Anche gli innamorati si abbracciano con le gote imporporate dal desiderio come Paolo e Francesca di Artemisia Gentileschi. In Amore e Psiche di Antonio Canova si rincorrono, mentre in Fugit Amor di Auguste Rodin due figure sono aggrappate una all’altra, come trascinate da una corrente invisibile a cui non sanno opporsi. La stessa forza ancestrale sembra, invece, incollare gli amanti delle sculture di Cristian Brancusi che nel gruppo Il bacio si fondono in modo embrionale: due blocchi vagamente antropomorfi che solo nella nudità della pietra si allacciano da due coppie di braccia. Il disarmo davanti all’altro, la rinuncia a ogni di possesso di sé per offrirsi all’altro nell’abbraccio, è quanto ci permette di volare, come in Capra che suona il violino di Marc Chagall, in un cielo blu sopra la città in compagnia dell’amato; o di deflagrare il nostro corpo e ricomporlo nell’altro come in L’Abbraccio di Picasso.
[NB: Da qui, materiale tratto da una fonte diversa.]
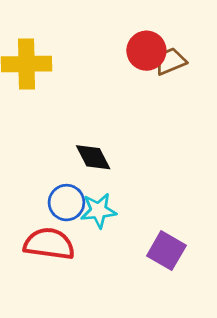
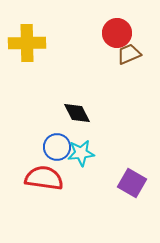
brown trapezoid: (170, 61) -> (129, 54), moved

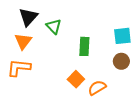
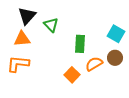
cyan square: (122, 36) -> (116, 34), turned 36
orange triangle: (23, 41) -> (22, 39), turned 48
orange semicircle: (97, 88) -> (94, 64), moved

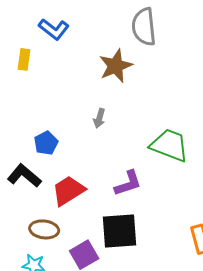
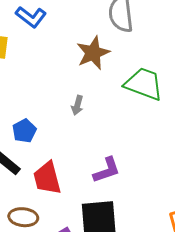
green trapezoid: (169, 145) -> (144, 84), moved
red trapezoid: (68, 191) -> (47, 178), turned -72

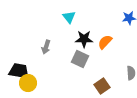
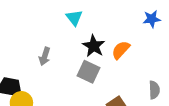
black star: (84, 39) -> (94, 46), turned 30

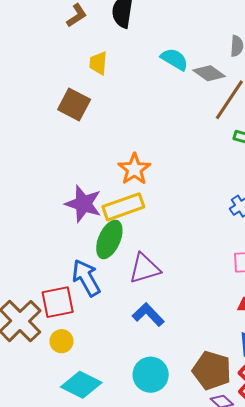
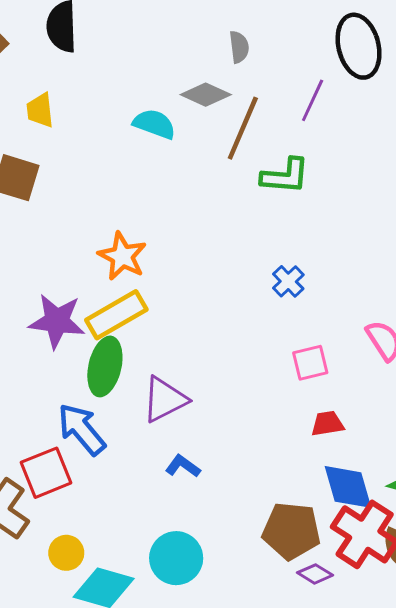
cyan semicircle: (174, 59) -> (154, 124), moved
blue L-shape: (148, 315) -> (183, 466), size x0.7
yellow circle: (62, 341) -> (66, 553), moved
cyan circle: (151, 375) -> (176, 558), moved

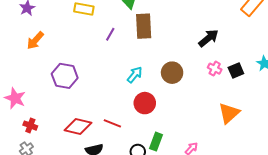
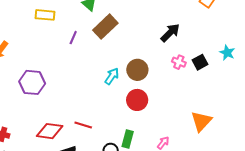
brown rectangle: (144, 26) -> (105, 27), turned 55
cyan arrow: (135, 75) -> (112, 76), moved
red circle: (145, 103) -> (137, 100), moved
orange triangle: (229, 113) -> (201, 121), moved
Ma l’abbraccio esprime soprattutto un sentimento plurale, basta pensare ai cortei di putti e fanciulli che ornano i sarcofagi romani, o anche bacchico come ne Il baccanale degli Andrii di Tiziano dove il contatto fisico, insieme al vino, narra la festa del corpo. Tuttavia, non occorre per forza serrarsi per abbracciarsi davvero. L’Arte, il cui compito non è solo piacerci – il piacere è un mediatore così inaffidabile – ma modificarci, lo spiega in opere quali Bal au moulin de la galette di Pierre-Auguste Renoir: uomini e donne, si toccano, si guardano, sorridono, danzano, parlano, tubano, si amano socialmente. Chi potrebbe dire che non s’abbraccino?
La potenza dell’insieme, di un insieme sociale oggi così vivo, la emana anche Il quarto stato di Giuseppe Pelizza da Volpedo, uno dei quadri che meglio ci offre l’essenza dell’amore civile: il popolo che avanza verso il futuro.
Certo la lezione dell’arte, planando in una zona indefinita del cuore, può aiutare a riparare le nostre esistenze, ma non smettiamo mai di avanzare verso il futuro. Poiché solo la vita supera la vita.